SUPPLIED INFORMATION section start

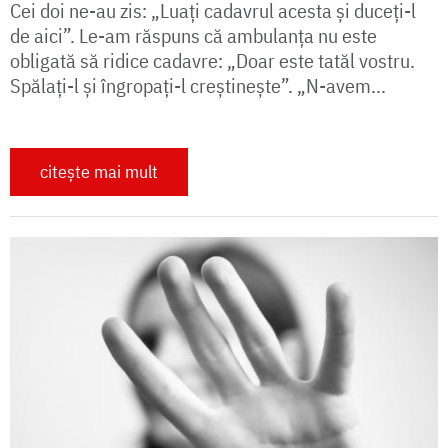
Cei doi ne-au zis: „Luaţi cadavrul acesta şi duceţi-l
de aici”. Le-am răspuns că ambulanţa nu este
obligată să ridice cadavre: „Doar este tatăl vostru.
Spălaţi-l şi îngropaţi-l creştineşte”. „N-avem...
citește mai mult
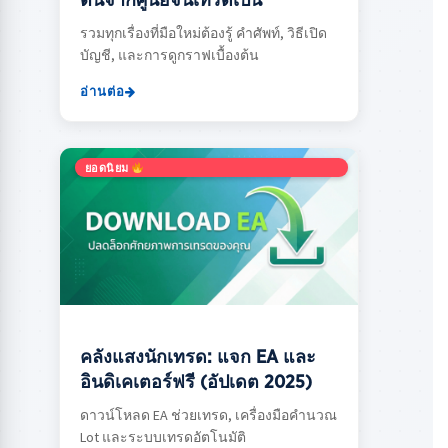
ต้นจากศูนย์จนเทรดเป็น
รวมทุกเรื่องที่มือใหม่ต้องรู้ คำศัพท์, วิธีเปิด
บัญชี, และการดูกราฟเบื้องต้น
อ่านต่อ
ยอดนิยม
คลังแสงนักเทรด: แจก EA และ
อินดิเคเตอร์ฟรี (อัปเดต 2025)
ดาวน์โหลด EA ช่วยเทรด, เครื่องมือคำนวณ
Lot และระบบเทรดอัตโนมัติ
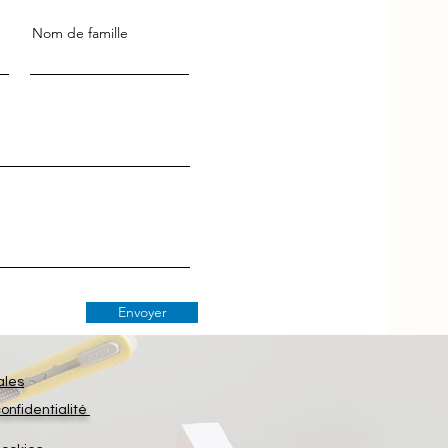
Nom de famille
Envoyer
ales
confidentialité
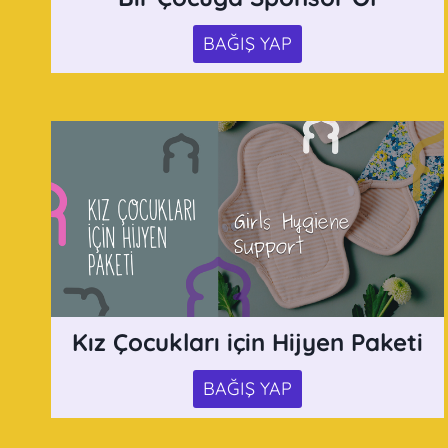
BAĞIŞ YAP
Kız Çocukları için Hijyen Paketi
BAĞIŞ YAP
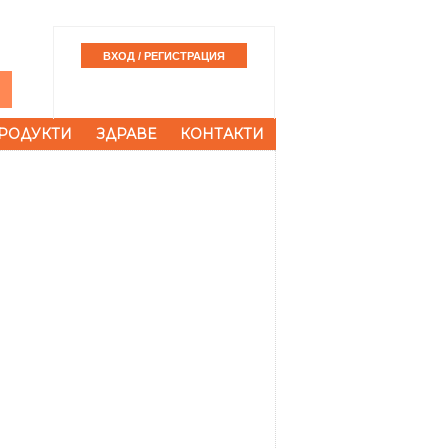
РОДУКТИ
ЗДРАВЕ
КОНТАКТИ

SUPPLIED INFORMATION section end
SUPPLIED INFORMATION section start

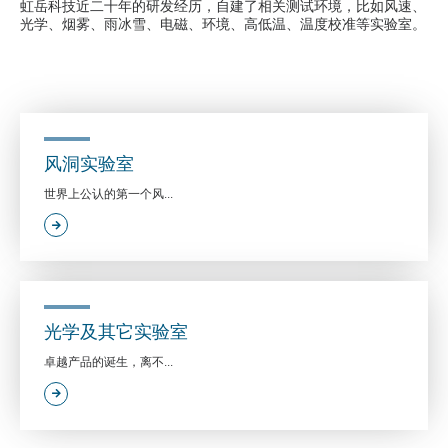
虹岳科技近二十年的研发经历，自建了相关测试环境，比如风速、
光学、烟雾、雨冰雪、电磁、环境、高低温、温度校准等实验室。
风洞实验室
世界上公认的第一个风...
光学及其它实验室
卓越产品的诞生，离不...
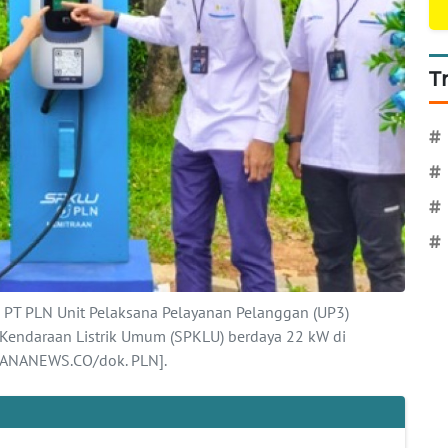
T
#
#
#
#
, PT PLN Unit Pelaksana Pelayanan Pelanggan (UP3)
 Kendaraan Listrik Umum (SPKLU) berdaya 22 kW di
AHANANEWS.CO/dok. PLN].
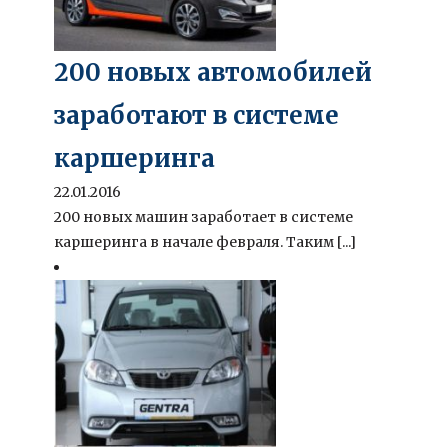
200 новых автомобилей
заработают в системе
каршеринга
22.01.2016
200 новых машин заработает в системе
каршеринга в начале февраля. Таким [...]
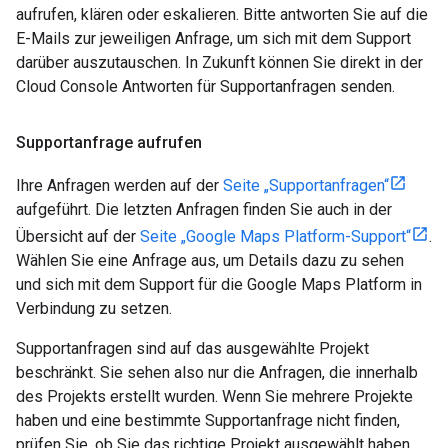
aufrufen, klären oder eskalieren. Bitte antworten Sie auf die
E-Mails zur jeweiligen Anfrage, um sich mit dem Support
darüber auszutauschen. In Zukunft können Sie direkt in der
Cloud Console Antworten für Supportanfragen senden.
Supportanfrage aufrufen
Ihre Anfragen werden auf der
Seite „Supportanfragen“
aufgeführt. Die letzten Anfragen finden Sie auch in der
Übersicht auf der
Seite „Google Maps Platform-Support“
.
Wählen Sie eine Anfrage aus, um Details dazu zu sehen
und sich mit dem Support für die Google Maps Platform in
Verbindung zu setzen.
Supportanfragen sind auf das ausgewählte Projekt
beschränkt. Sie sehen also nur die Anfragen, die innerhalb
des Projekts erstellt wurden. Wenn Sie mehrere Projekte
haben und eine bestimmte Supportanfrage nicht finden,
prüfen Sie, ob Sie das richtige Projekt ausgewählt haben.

SUPPLIED INFORMATION section end
SUPPLIED INFORMATION section start

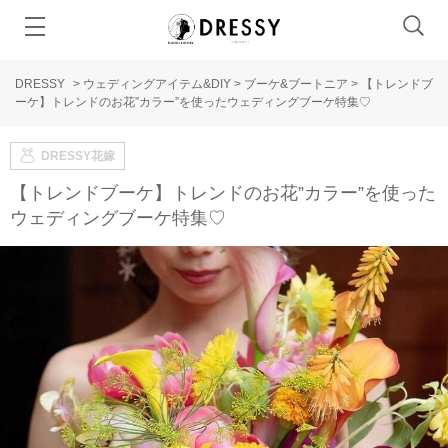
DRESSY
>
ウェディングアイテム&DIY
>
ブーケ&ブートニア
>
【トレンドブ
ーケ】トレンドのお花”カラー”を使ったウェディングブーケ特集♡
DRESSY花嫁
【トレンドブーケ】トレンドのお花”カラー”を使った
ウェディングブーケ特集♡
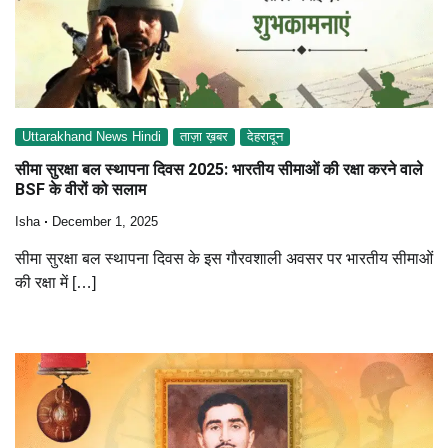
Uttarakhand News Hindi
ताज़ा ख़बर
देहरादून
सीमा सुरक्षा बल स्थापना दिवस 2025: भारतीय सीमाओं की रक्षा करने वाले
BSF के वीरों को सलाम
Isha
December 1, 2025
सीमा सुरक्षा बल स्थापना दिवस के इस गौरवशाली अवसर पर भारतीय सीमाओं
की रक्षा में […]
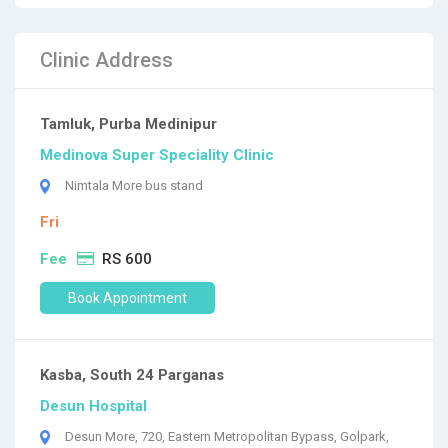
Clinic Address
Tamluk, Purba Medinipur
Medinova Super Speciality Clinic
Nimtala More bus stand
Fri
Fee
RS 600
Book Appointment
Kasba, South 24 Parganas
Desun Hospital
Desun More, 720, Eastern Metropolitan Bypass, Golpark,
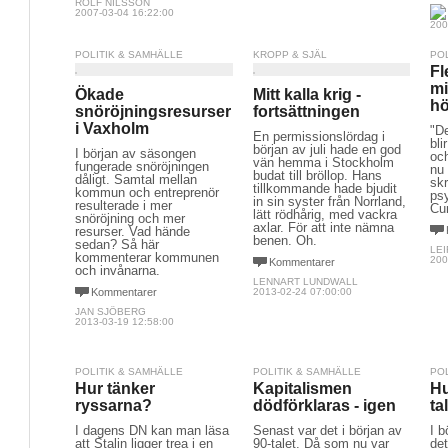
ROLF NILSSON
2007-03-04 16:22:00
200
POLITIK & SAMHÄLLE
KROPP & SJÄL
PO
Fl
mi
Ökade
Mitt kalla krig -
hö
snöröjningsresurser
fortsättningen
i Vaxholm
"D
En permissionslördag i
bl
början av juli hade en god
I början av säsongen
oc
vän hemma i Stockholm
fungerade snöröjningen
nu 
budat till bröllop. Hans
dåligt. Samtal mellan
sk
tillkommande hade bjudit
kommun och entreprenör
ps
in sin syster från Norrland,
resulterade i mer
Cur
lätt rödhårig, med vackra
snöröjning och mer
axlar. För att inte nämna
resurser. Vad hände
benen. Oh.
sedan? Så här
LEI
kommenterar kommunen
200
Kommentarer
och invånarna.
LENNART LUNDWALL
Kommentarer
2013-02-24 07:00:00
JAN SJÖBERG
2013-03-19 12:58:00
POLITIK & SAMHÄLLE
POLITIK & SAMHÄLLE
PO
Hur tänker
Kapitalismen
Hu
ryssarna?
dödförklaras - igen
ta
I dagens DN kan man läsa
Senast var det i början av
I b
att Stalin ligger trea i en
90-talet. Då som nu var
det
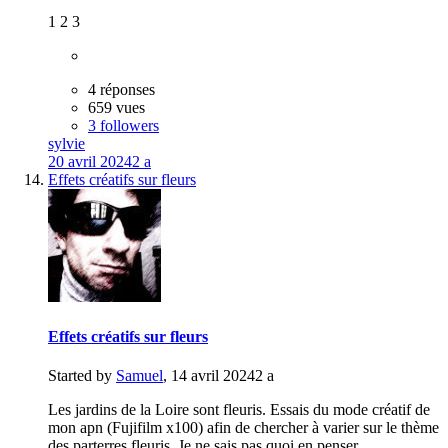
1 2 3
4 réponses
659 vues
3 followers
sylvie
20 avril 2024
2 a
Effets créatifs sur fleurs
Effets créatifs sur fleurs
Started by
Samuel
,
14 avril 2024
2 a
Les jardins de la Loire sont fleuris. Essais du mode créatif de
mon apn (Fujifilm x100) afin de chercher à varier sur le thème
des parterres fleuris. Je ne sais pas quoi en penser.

SUPPLIED INFORMATION section end

→ EXERCISE DETAILS: If a line in the entries above contains "Clinic", report it.

→ OUTPUT FOR THIS TASK:
Clinic Address
Medinova Super Speciality Clinic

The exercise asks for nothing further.